Dylan's hobby is that of collecting shoes, especially those with the Jordan brand. "I like to go to show stores and look at Jordan's; I own four pair now." In addition to basketball interests, he enjoys chatting with friends and playing video games.

They each have individual scholastic interests. "My favorite subject is math, above all the others," said Dylan, who attends Joseph Martin Elementary School. "I seem to get more answers right in that class than any others. Plus math just seems easy to me."

Having a flair towards cultural interests, Cortney enjoys Social Studies at Midway Middle School. "I like reading about the history and culture of other places," she said.

Though their goals are suspected to change before their high school graduation, Dylan is leaning towards following in his dad's footsteps by joining the U.S. Army. Cortney seems to be pretty set on becoming a nurse.

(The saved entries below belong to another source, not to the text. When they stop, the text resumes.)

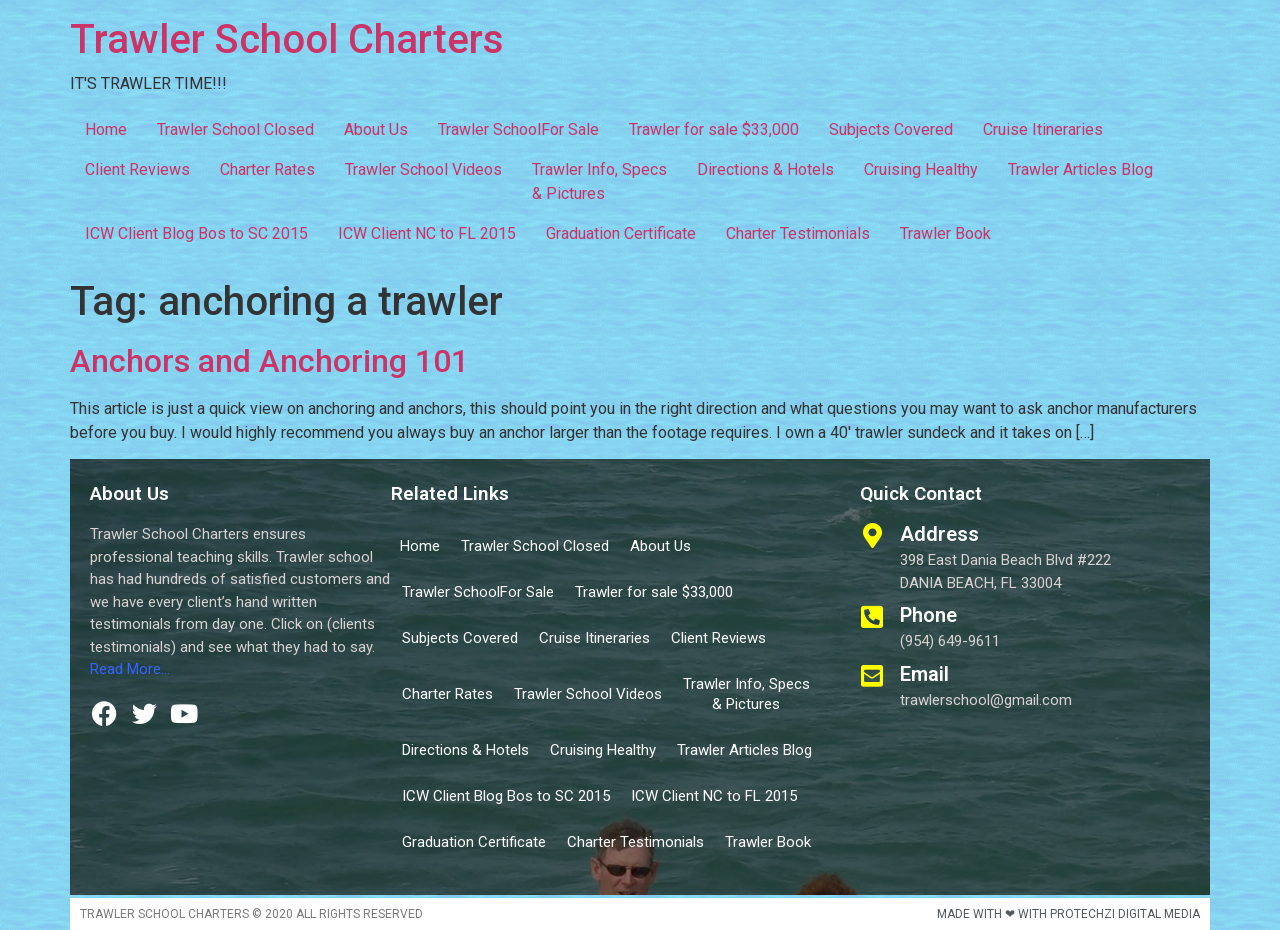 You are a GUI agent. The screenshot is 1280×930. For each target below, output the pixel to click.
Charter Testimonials (798, 233)
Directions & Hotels (765, 169)
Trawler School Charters (287, 39)
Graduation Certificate (621, 233)
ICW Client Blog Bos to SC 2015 (196, 233)
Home (106, 129)
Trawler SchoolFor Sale (518, 129)
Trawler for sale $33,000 (714, 129)
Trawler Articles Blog (1080, 169)
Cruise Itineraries (1043, 129)
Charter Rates (267, 169)
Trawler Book (945, 233)
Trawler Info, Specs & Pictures (599, 181)
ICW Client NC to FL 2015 (427, 233)
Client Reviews (137, 169)
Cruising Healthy (921, 169)
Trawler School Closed (235, 129)
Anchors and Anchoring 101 (269, 361)
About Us (376, 129)
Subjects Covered (891, 129)
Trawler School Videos (423, 169) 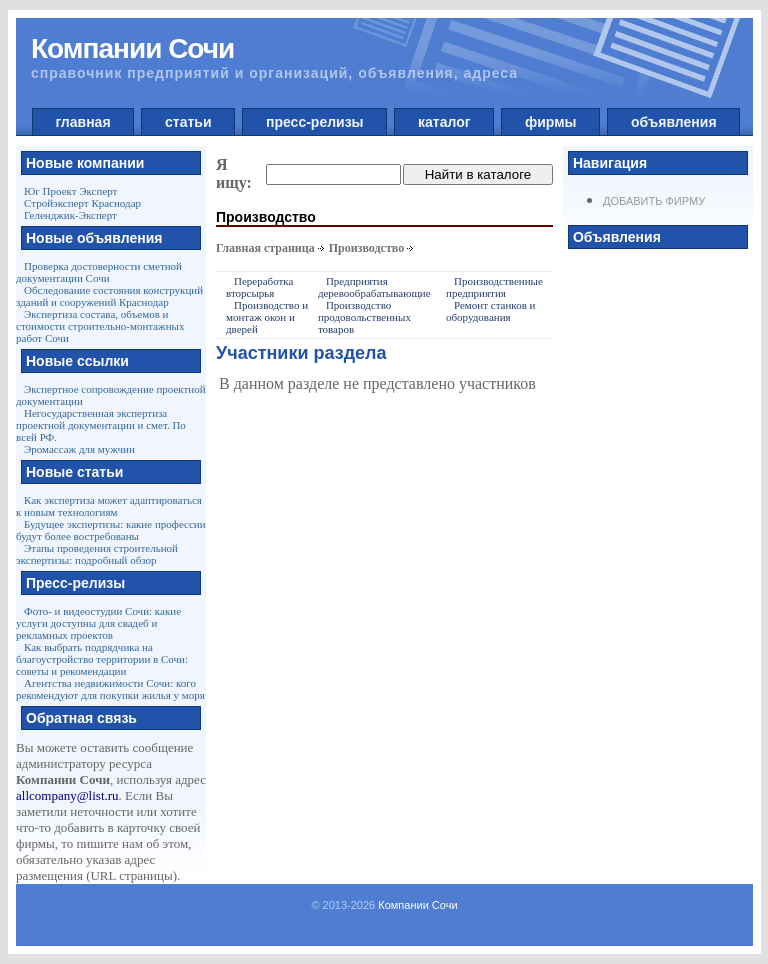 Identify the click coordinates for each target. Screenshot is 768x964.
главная (83, 122)
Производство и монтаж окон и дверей (267, 317)
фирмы (550, 122)
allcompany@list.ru (67, 795)
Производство (367, 248)
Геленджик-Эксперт (70, 215)
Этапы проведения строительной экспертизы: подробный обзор (97, 554)
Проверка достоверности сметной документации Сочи (99, 272)
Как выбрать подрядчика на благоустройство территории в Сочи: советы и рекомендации (102, 659)
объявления (673, 122)
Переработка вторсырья (259, 287)
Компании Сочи (417, 905)
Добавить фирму (654, 201)
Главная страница (265, 248)
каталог (444, 122)
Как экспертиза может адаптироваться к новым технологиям (109, 506)
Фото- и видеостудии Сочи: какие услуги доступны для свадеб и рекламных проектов (98, 623)
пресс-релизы (314, 122)
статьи (188, 122)
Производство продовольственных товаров (364, 317)
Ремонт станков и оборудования (490, 311)
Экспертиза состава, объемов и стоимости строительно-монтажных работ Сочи (100, 326)
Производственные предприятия (494, 287)
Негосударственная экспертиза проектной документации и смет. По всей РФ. (101, 425)
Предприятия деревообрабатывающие (374, 287)
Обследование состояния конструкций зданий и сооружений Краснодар (109, 296)
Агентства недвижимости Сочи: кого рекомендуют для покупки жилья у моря (110, 689)
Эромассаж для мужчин (79, 449)
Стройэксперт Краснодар (82, 203)
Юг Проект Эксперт (70, 191)
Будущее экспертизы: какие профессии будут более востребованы (111, 530) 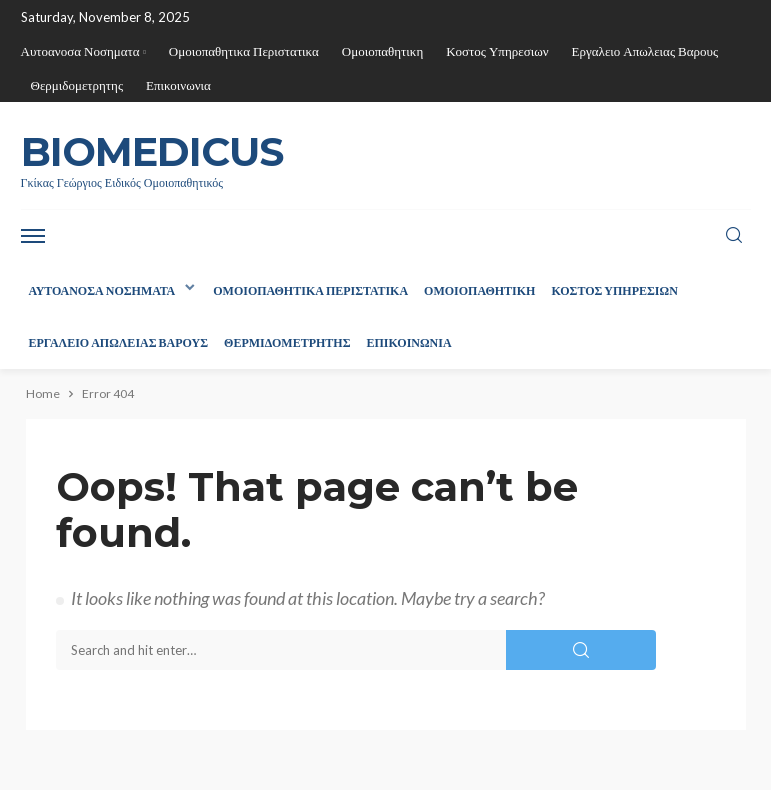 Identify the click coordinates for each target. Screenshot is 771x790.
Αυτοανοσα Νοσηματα (80, 51)
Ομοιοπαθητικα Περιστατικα (244, 51)
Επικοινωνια (178, 85)
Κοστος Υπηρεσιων (497, 51)
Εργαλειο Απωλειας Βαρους (645, 51)
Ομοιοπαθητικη (382, 51)
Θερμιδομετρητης (77, 85) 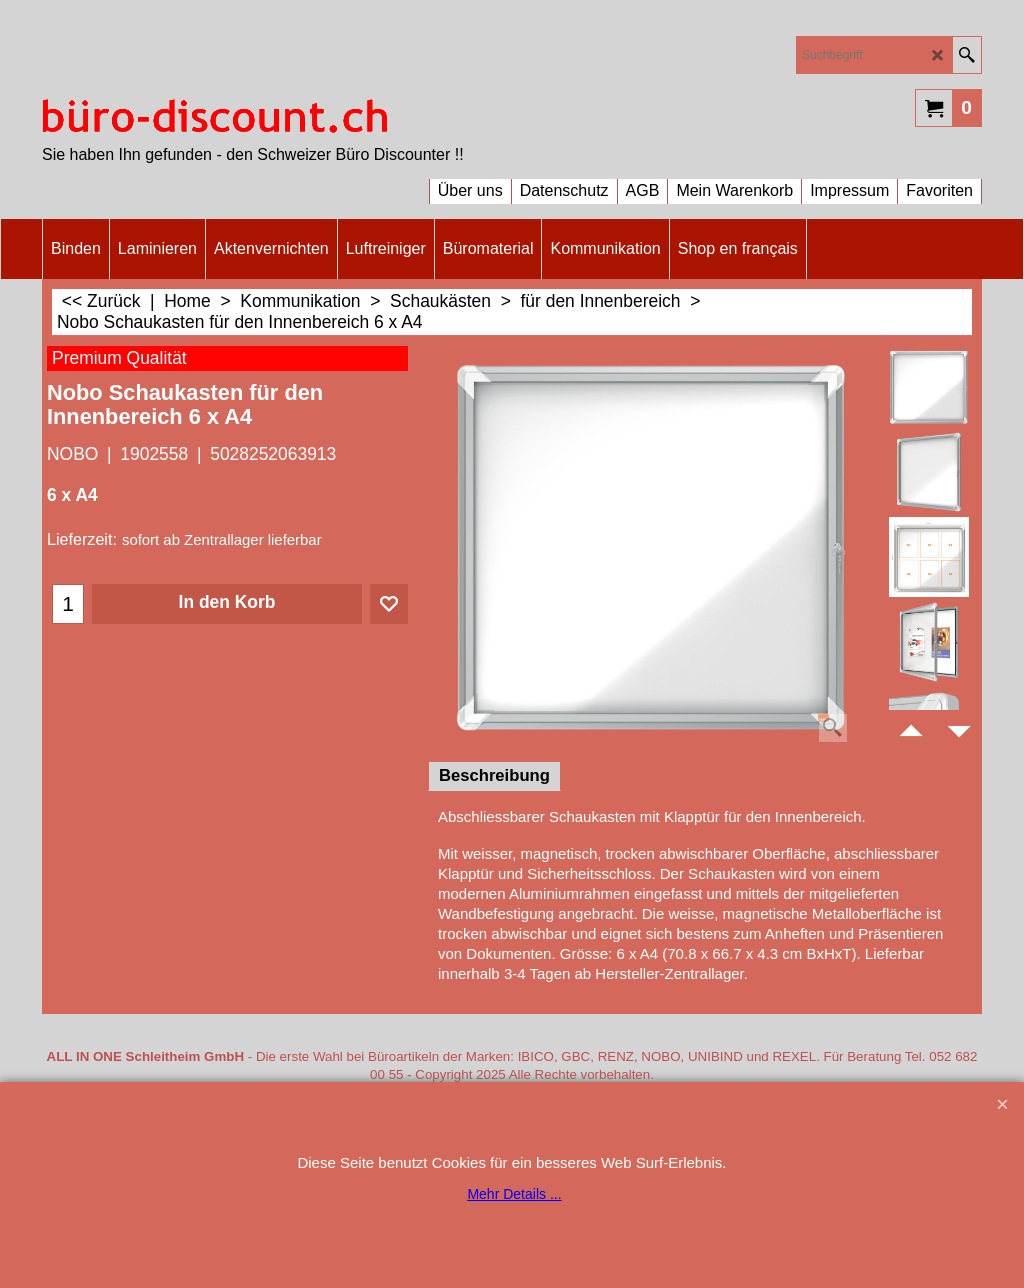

During her husband's absence, Ramona would wear not only the 'hat' of mommy, but also that of teacher and comforter to her children.

"It actually helped me to have children, and focus on their activities, by keeping them busy," said Ramona. "It was important for them not to see me upset or sad over items heard in the news or on the street. In the end, I felt proud, knowing what I could do."

For those single parent households, Ramona wants them to "keep the faith, make plans for the return of their loved one, and start your countdown."

Cortney and Dylan will always share a bond of those in the club of the military child. Many of their friends have a current or prior military connection, and they have noted some of the emotions when their friends' parent has left.

They both want other children to know that it may seem like a long time, but if they stay busy, and keep in touch, before they know it, their parent will be back really soon.